Please return every line of the records below that contains the word "Tinto".

[Saved entries]
□ □ □ □
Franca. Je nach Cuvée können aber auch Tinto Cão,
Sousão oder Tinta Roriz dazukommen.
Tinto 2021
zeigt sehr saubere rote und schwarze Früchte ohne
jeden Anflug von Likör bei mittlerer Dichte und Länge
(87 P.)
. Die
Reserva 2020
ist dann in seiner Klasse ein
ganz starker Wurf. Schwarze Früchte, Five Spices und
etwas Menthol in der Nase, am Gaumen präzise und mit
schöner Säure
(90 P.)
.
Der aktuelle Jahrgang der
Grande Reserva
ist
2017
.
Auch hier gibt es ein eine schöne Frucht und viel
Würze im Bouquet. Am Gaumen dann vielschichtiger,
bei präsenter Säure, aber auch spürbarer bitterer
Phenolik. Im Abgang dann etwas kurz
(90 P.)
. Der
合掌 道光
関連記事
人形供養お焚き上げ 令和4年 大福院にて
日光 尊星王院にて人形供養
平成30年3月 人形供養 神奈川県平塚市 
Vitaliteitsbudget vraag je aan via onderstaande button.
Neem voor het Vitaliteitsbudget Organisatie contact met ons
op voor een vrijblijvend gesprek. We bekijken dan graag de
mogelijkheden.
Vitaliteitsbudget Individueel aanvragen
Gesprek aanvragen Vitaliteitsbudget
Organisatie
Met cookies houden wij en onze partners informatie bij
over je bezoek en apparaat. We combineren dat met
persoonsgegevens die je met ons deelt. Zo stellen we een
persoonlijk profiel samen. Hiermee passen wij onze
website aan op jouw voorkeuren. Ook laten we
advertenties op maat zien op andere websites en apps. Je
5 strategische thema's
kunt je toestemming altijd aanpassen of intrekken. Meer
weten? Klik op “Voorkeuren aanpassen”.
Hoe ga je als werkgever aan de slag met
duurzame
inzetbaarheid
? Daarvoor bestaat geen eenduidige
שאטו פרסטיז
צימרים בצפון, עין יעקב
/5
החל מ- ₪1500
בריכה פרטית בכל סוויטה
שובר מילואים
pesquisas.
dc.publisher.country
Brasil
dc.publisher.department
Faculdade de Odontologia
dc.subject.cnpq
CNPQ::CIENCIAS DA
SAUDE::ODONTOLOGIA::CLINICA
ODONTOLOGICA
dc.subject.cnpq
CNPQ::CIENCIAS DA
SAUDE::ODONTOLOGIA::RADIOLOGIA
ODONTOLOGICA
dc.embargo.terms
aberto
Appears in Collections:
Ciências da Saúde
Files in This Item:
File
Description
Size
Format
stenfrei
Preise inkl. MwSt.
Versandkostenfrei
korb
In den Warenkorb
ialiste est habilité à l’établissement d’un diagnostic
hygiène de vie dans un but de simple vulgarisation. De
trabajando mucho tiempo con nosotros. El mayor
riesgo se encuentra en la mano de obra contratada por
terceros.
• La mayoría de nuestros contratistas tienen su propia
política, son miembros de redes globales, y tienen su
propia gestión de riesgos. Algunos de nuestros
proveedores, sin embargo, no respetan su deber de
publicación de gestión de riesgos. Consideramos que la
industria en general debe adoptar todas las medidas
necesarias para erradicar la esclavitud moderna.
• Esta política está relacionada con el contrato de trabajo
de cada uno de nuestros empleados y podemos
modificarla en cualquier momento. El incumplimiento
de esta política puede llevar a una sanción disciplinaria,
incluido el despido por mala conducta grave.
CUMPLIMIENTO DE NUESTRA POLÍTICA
□ □ □ □
▶ _Problem solution_:
Franca. Je nach Cuvée können aber auch Tinto Cão,
Tinto 2021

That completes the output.